Would you please return the lines of the entries below starting at the line that has "You are a GUI" and ending at the line that has "[Навигационное меню] (1102, 42)", both included, exactly as they are?

• RECORDS TO USE:
···

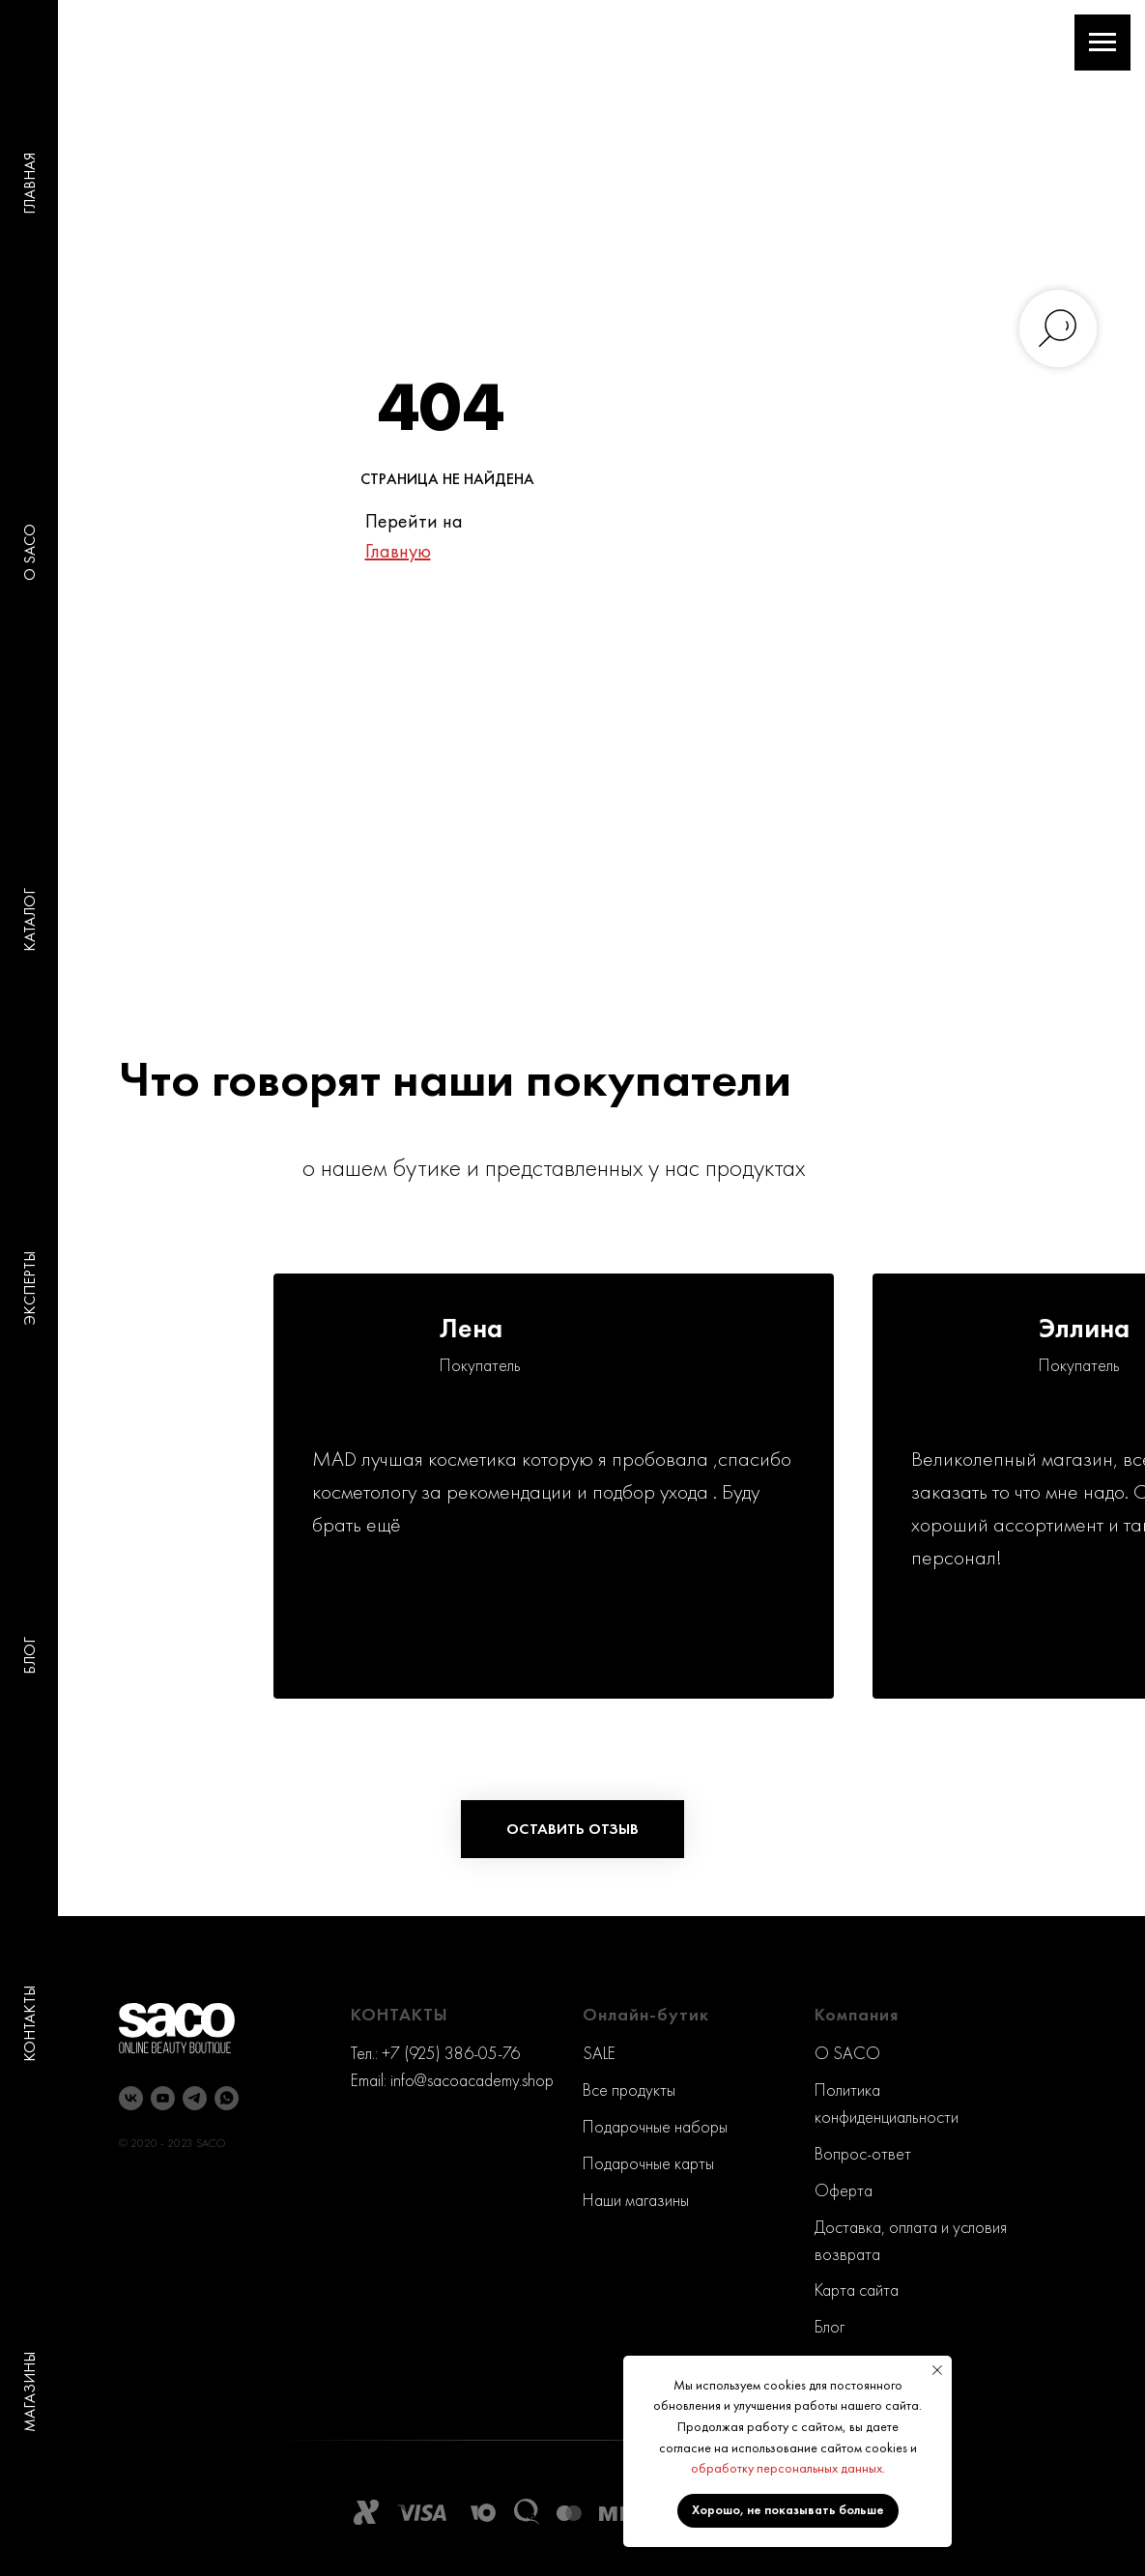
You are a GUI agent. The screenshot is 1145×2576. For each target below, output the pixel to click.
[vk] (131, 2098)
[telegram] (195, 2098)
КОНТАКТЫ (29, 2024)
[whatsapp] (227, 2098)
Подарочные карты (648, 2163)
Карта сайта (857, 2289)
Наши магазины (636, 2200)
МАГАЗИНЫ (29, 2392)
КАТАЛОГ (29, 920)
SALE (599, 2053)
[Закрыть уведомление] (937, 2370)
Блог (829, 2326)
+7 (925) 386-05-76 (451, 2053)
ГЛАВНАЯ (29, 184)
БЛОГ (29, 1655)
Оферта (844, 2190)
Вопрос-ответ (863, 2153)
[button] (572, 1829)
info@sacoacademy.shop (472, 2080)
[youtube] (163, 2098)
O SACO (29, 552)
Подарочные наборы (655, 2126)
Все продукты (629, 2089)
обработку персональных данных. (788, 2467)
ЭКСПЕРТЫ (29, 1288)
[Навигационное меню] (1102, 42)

···

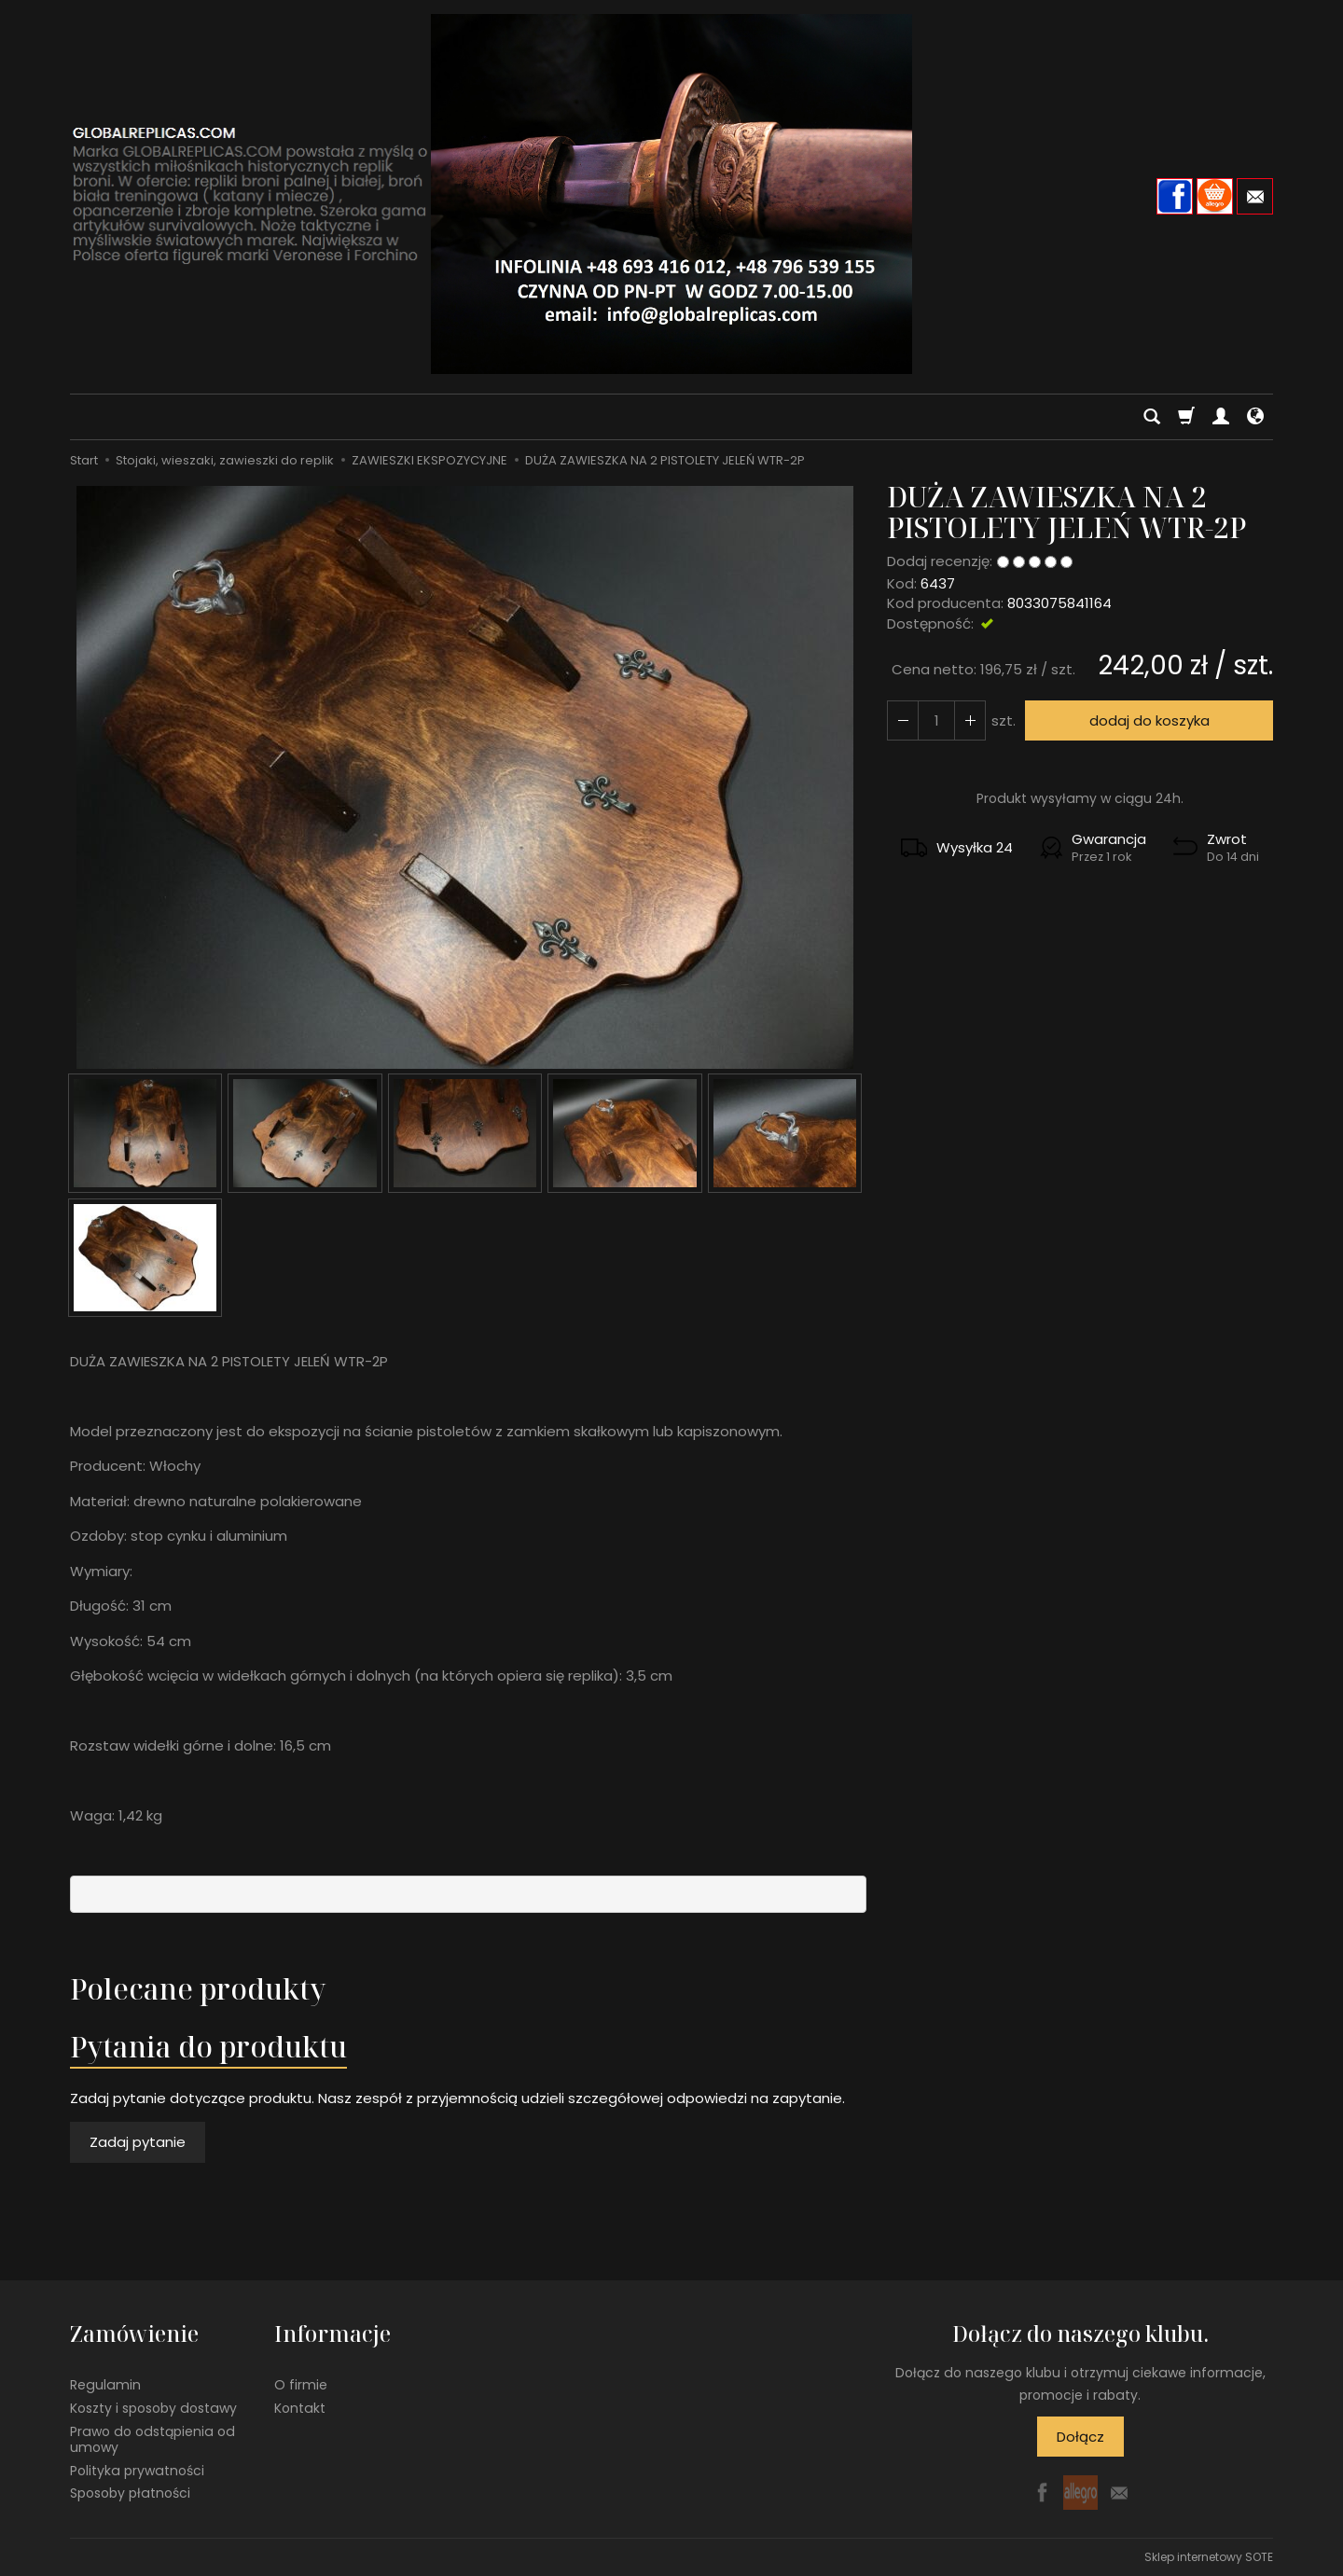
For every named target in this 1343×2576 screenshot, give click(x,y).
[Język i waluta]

···

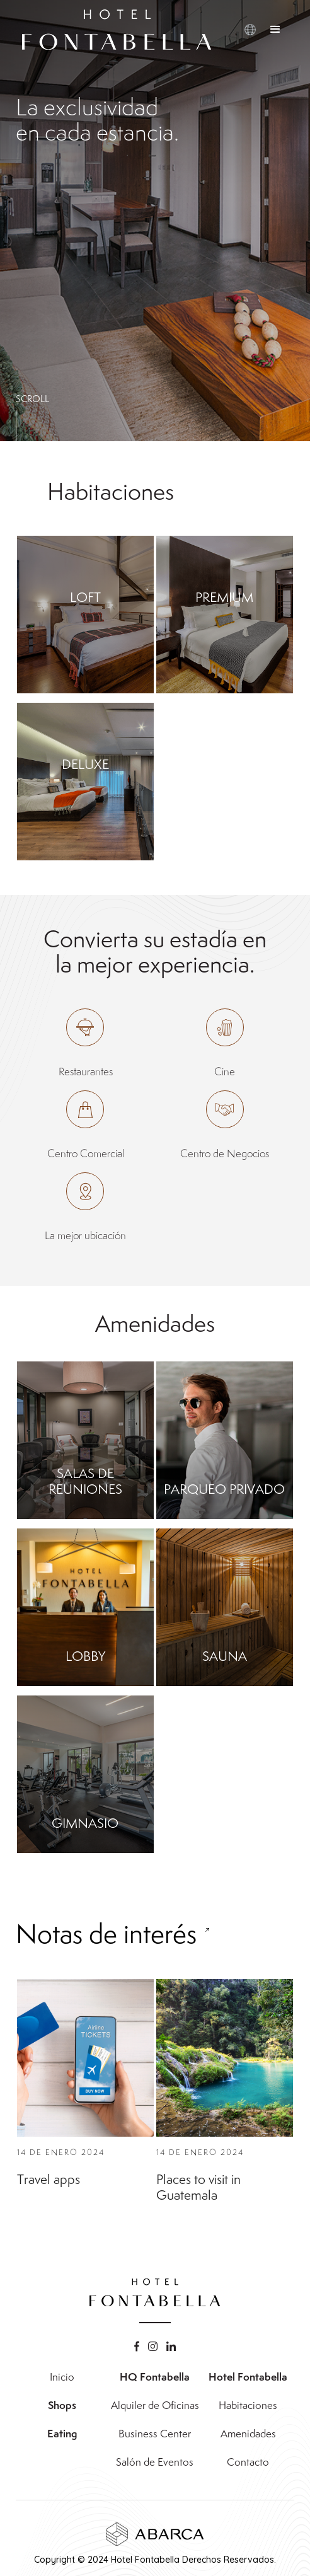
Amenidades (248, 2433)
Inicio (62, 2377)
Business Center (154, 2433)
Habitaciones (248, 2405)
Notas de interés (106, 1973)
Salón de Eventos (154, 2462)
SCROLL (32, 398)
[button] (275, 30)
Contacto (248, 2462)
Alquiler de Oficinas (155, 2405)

···

• WRITTEN SOLUTION:
You are a GUI agent. The screenshot is 1145×2576. For each target below, output the pixel to click.
[vk] (131, 2098)
[telegram] (195, 2098)
КОНТАКТЫ (29, 2024)
[whatsapp] (227, 2098)
Подарочные карты (648, 2163)
Карта сайта (857, 2289)
Наши магазины (636, 2200)
МАГАЗИНЫ (29, 2392)
КАТАЛОГ (29, 920)
SALE (599, 2053)
[Закрыть уведомление] (937, 2370)
Блог (829, 2326)
+7 (925) 386-05-76 (451, 2053)
ГЛАВНАЯ (29, 184)
БЛОГ (29, 1655)
Оферта (844, 2190)
Вопрос-ответ (863, 2153)
[button] (572, 1829)
info@sacoacademy.shop (472, 2080)
[youtube] (163, 2098)
O SACO (29, 552)
Подарочные наборы (655, 2126)
Все продукты (629, 2089)
обработку персональных данных. (788, 2467)
ЭКСПЕРТЫ (29, 1288)
[Навигационное меню] (1102, 42)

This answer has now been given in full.